I was raised in the Church by my mother, a convert and a single mother who raised me and my sister largely by herself. I grew up seeing how she ran our household, working two and sometimes three jobs. I grew up hearing her tell me about her time in college, and the value she placed on a woman being educated and ready for a career. I heard about her mother, and how she and her husband raised thirteen children together, about my aunts and great-aunts, and all the work they did, the lives they lived as black women in a world that had precious little esteem for either of those qualities. In spite of how society saw them, these women knew their own worth. Whether they were nurses or schoolteachers, domestic servants or homemakers; whether they had gone to a prestigious university or ended their formal education in the eighth grade, these women knew who they were and lived out their lives with the inherent dignity that such knowledge imparts.
For myself, I love politics, international politics especially. After I graduated from university (my mother’s alma mater), I spent a year in Vienna as a Fulbright scholar. I love to read, from scientific nonfiction to beloved Golden Age mysteries. (I’ve actually read every single Agatha Christie book, including her memoir, and three of the six novels she wrote under the pen name Mary Westmacott. I know, I’m so cool). I love theatre and movies and listening to public radio. I believe in the importance of making your bed each morning. I make a darned good apple pie.

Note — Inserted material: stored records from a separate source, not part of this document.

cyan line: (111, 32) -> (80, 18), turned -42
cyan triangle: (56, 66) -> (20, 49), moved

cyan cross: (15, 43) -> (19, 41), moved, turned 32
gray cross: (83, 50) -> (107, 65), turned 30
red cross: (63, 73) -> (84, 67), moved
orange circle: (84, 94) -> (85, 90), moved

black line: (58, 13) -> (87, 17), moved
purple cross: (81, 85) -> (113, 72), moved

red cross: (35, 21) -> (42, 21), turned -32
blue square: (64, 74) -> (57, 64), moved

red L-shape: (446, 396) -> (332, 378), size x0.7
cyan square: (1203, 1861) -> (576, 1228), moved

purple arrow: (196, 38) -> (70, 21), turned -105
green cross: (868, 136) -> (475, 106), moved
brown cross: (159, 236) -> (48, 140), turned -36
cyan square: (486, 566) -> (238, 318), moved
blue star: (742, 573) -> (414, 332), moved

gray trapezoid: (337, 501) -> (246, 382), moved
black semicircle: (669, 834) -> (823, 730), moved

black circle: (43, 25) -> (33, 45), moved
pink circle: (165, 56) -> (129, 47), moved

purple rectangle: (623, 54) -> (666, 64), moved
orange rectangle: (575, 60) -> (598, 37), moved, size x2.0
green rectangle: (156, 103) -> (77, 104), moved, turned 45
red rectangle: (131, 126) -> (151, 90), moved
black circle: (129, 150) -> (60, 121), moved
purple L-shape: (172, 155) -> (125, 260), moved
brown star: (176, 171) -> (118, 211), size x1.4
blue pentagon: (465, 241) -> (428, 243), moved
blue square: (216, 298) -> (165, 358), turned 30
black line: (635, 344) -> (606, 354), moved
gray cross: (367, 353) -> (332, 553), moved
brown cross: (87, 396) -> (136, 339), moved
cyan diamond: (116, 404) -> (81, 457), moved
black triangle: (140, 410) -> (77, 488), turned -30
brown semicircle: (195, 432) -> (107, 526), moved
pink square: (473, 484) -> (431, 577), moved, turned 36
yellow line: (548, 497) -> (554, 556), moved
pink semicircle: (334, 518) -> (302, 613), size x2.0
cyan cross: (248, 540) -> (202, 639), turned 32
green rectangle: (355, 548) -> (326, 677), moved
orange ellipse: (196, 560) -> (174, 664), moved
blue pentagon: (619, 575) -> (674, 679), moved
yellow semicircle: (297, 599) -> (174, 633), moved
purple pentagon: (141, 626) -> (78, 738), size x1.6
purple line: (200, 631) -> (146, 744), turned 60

I am a Mormon because I was raised to be and because as I grew older, I found in it a further moral underpinning for my beliefs about the immorality of inequality and structural injustice. God is, we believe, perfect; that is to say, both merciful and just. A God who not only allows, but ordains, the structural oppression of women, ethnic minorities or people of differing sexual orientations, cannot be just and therefore cannot be God. It is a God made in the image of those most powerful. With that we cannot build Zion — a place where we are of one heart, if not always of one mind, a place where we care for one another; a place without physical or spiritual poverty. I believe we can build that place. I believe women should be ordained.